## WORK TO BE COMPLETED
Leave the pictures aside. Retype exactly the lines from the top of the data below through the one holding "accommodate businesses of".

## Data extracted from a collection
◇ ◇ ◇ ◇

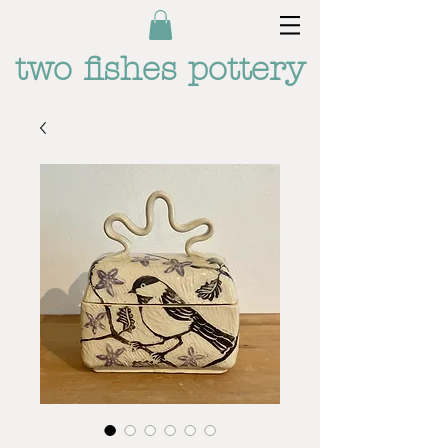
two fishes pottery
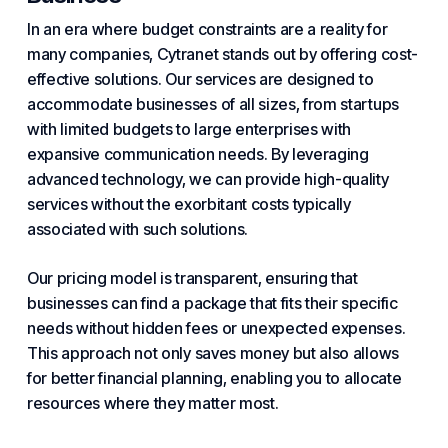
In an era where
budget
constraints are a reality for
many companies, Cytranet stands out by offering cost-
effective solutions. Our services are designed to
accommodate businesses of all sizes, from startups
with limited budgets to large enterprises with
expansive communication needs. By leveraging
advanced technology, we can provide high-quality
services without the exorbitant costs typically
associated with such solutions.
Our pricing model is transparent, ensuring that
businesses can find a package that fits their specific
needs without hidden fees or unexpected expenses.
This approach not only saves money but also allows
for better financial planning, enabling you to allocate
resources where they matter most.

◇ ◇ ◇ ◇

## YOUR RESPONSE
two fishes pottery
In an era where
budget
constraints are a reality for
many companies, Cytranet stands out by offering cost-
effective solutions. Our services are designed to
accommodate businesses of all sizes, from startups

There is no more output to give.